EXERCISE GOAL: How many of the lines below hold "Nope"? Only the number, please.

Bounding box prediction data:
============

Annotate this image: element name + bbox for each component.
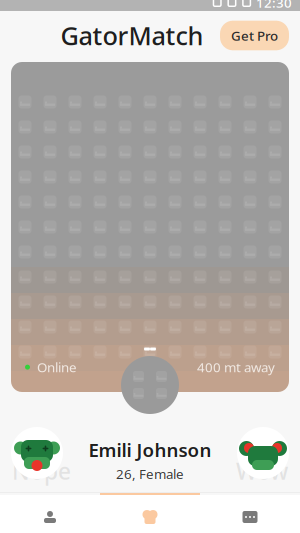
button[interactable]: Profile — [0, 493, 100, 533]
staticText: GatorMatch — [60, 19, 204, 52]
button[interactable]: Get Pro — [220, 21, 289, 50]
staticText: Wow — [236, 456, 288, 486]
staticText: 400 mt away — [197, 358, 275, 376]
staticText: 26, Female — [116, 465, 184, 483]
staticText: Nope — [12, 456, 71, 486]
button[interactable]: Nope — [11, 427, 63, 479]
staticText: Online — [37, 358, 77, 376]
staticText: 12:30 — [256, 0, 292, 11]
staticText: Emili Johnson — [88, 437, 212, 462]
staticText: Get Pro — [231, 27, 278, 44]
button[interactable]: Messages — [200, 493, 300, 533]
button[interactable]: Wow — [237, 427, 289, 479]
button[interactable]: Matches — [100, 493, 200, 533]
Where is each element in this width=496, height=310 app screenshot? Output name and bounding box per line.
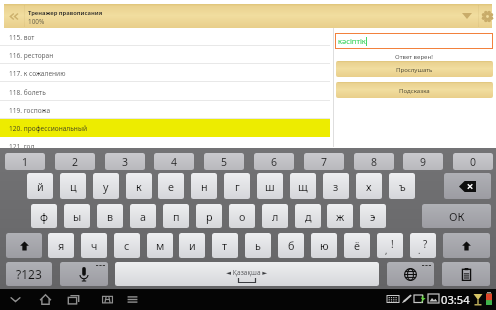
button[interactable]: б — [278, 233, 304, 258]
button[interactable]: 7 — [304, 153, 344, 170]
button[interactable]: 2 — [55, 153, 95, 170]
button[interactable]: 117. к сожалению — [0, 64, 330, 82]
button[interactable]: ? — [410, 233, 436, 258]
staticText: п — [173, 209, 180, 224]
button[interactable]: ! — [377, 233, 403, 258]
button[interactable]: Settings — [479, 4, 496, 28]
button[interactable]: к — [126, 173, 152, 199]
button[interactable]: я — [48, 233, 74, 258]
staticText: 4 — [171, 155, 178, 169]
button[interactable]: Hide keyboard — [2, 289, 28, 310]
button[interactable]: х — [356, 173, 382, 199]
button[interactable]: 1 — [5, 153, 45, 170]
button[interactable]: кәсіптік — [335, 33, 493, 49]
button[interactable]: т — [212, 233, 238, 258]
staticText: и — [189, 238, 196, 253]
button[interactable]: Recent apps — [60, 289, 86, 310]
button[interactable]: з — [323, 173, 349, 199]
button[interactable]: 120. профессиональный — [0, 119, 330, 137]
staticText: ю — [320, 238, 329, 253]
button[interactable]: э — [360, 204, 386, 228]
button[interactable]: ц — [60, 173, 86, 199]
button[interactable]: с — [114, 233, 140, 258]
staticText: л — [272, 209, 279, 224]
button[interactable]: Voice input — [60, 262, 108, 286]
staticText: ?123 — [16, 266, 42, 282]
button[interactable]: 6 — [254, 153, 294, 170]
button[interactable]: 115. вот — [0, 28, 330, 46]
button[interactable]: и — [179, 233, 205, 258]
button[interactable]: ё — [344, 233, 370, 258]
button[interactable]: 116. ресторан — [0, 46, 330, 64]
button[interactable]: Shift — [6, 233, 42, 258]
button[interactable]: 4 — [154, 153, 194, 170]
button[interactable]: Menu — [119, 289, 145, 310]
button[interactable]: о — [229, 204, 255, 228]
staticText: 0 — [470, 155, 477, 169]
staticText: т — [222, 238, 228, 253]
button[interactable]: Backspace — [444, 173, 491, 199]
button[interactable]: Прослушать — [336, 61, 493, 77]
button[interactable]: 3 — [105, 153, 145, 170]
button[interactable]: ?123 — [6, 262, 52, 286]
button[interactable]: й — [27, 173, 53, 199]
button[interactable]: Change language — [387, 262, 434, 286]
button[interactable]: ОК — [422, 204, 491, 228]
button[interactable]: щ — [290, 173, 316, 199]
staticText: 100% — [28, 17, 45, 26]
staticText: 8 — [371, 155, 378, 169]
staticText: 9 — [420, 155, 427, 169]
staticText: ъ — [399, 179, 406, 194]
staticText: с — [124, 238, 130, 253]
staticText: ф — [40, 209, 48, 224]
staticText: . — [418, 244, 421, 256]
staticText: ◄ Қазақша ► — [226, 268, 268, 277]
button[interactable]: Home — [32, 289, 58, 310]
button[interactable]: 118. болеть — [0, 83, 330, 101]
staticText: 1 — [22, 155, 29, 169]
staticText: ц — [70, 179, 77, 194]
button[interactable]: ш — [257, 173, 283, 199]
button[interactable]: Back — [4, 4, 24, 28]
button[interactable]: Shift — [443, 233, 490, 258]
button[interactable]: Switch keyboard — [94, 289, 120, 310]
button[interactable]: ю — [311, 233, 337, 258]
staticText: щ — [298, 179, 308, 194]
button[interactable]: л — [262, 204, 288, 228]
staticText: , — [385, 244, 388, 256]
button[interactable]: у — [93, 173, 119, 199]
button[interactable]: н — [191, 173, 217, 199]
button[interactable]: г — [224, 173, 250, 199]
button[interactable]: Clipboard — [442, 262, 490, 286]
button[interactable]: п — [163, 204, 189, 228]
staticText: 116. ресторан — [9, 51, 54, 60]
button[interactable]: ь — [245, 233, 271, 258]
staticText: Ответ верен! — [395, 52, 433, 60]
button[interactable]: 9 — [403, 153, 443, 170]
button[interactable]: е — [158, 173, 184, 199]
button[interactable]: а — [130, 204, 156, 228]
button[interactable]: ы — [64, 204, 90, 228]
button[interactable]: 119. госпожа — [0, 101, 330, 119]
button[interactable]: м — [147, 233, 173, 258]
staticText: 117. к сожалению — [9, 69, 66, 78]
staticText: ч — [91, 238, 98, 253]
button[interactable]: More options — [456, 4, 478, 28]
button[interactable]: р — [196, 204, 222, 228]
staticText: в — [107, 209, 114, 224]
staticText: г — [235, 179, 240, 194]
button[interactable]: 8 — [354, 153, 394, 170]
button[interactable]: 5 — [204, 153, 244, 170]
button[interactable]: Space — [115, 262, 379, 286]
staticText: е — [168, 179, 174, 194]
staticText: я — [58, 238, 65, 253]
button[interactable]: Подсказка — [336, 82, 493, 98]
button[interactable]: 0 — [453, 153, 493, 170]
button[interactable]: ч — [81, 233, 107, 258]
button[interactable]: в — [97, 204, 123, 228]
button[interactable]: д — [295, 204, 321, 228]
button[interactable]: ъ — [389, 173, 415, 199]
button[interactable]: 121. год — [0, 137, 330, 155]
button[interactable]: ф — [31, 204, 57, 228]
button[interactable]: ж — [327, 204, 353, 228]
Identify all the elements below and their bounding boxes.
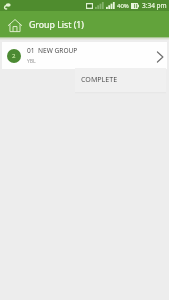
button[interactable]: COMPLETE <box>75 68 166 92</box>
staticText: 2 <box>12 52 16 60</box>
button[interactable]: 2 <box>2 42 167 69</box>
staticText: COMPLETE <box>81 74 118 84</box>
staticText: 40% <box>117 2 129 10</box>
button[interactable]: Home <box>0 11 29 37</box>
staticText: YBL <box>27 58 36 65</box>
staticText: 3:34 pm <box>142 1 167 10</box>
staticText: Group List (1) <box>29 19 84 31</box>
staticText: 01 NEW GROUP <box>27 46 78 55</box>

============

EXERCISE RESULT: 2